FEMALES are at significantly higher risk of developing long COVID compared to males, according to a recent cohort study involving over 12,000 participants. The study, conducted as part of the National Institutes of Health (NIH) RECOVER-Adult cohort, highlights age, pregnancy, and menopause as critical factors influencing these disparities, providing new insights into the biologically distinct trajectories of long COVID.
Researchers analyzed data from 83 sites across 33 U.S. states, Washington, D.C., and Puerto Rico, focusing on individuals 6 months or more after their initial SARS-CoV-2 infection. Among the participants, 73% of whom were female, the risk of long COVID was markedly higher in females (relative risk [RR]: 1.31-1.44), with particularly notable differences emerging among those aged 40 to 55.
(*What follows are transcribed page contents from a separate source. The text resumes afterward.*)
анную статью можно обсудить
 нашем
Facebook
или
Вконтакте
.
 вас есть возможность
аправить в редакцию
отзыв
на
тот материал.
The findings revealed that females aged 40 to 54 years had an elevated risk of long COVID regardless of menopausal status. For menopausal participants, the relative risk was 1.42, while nonmenopausal individuals exhibited an RR of 1.45 compared to males in the same age group. Pregnant individuals were excluded from this subgroup analysis, emphasizing the nuanced risk posed to nonpregnant people.
Interestingly, this sex-based disparity in long COVID risk was less pronounced in younger adults aged 18 to 39, with no statistically significant differences observed in that cohort.
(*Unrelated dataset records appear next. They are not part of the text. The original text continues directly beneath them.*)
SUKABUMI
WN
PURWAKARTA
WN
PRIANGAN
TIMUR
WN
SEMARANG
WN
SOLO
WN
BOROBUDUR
The study underscores the importance of understanding sex-specific biological mechanisms to better stratify long COVID risk and inform targeted therapeutic approaches. Long COVID—defined through self-reported, symptom-based questionnaires—remains a persistent challenge, with many patients experiencing debilitating symptoms that affect their quality of life and functional status.
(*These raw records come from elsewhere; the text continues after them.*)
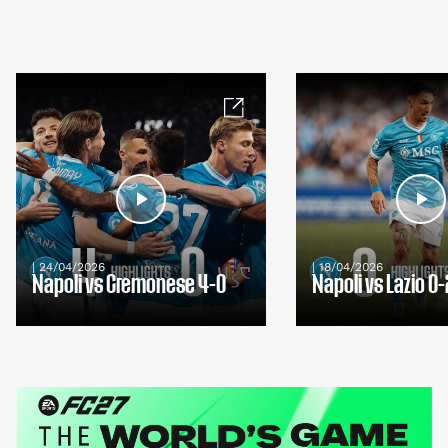
| 24/04/2026
| 18/04/2026
Napoli vs Cremonese 4-0
Napoli vs Lazio 0-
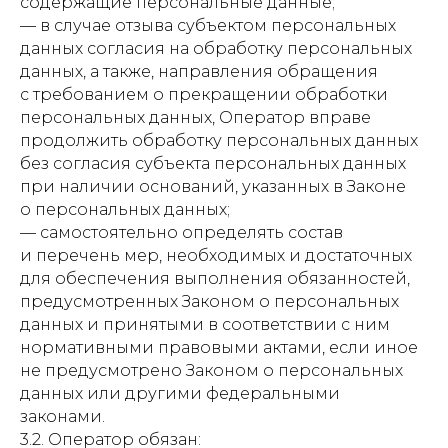
содержащие персональные данные;
— в случае отзыва субъектом персональных
данных согласия на обработку персональных
данных, а также, направления обращения
с требованием о прекращении обработки
персональных данных, Оператор вправе
продолжить обработку персональных данных
без согласия субъекта персональных данных
при наличии оснований, указанных в Законе
о персональных данных;
— самостоятельно определять состав
и перечень мер, необходимых и достаточных
для обеспечения выполнения обязанностей,
предусмотренных Законом о персональных
данных и принятыми в соответствии с ним
нормативными правовыми актами, если иное
не предусмотрено Законом о персональных
данных или другими федеральными
законами.
3.2. Оператор обязан:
The research team emphasizes the critical need to develop interventions tailored to address these sex-specific risks, particularly for middle-aged females, who seem most vulnerable. As long COVID continues to strain healthcare systems worldwide, these findings could guide improved patient management and more equitable care strategies.
Reference: Shah DP et al. Sex Differences in Long COVID. JAMA Netw Open. 2025;8(1):e2455430.